A further identified challenge of the framework by the project, is the identification of meaningful indicators to reflect the performance of a selected system function over time. They state that single parameter indicators likely forego the complexity of farming systems including historical context. They therefore think there may be a need to move to composite indicators or simultaneous analysis of multiple indicators.
A further identified issue is that the example 13 attributes start to live their own live’s, i.e. they are taken for granted without being verified, yet, for example, it has been often shown that the attribute diversity contributes to improved resilience to climate variability and change (Gil et al., 2017).
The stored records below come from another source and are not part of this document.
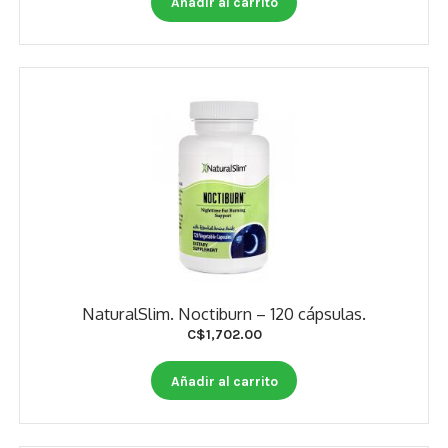
Añadir al carrito
NaturalSlim. Noctiburn – 120 cápsulas.
C$
1,702.00
Añadir al carrito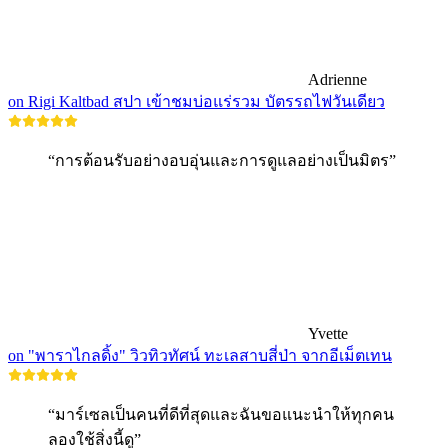
Adrienne
on Rigi Kaltbad สปา เข้าชมบ่อแร่รวม บัตรรถไฟวันเดียว
“การต้อนรับอย่างอบอุ่นและการดูแลอย่างเป็นมิตร”
Yvette
on "พาราไกลดิ้ง" วิวทิวทัศน์ ทะเลสาบสี่ป่า จากอีเม็ตเทน
“มาร์เซลเป็นคนที่ดีที่สุดและฉันขอแนะนำให้ทุกคน
ลองใช้สิ่งนี้ดู”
However, they state that this is not the case in all situations, and resilience to climate variability and change does not necessarily imply that systems also have resilience to technological change. Although the example attributes are useful for prototyping, they find that exact interpretations in different context needs further elaboration and evidence.
In addition, they find this elaboration will be challenging in itself, as most attributes (especially under adaptability and transformability) are slowly changing variables (Carpenter et al. 2011). “[..] Learning about slow variables takes a long time, so it is easy to miss important processes or focus attention on the wrong hypotheses”. Also, preliminary case work illustrates that different types of resilience can occur simultaneously.
Before concluding on ‘the resilience of a system’, they believe it needs to be understood which types of resilience best suit certain risks and system functions. In current literature the word ‘resilience’ is used abundantly. Their framework provides structure and definition to this multi-faceted concept. It also stipulates a structure to discuss sensitive topics among stakeholders, such as professional reorientation, negative feedbacks between attributes, stakeholder awareness and action plans regarding resilience of farming systems, and disputes about short-term versus long-term solutions.
Due to its multiple entry points (e.g. top-down and bottom-up), they expect that the framework can be used by researchers to retrospectively understand the dynamics of sustainability in farming systems, and by decision makers to pro-actively identify differentiated attributes, i.e. resilience-enhancing strategies, across EU farming systems depending on context-specific risks and available resources.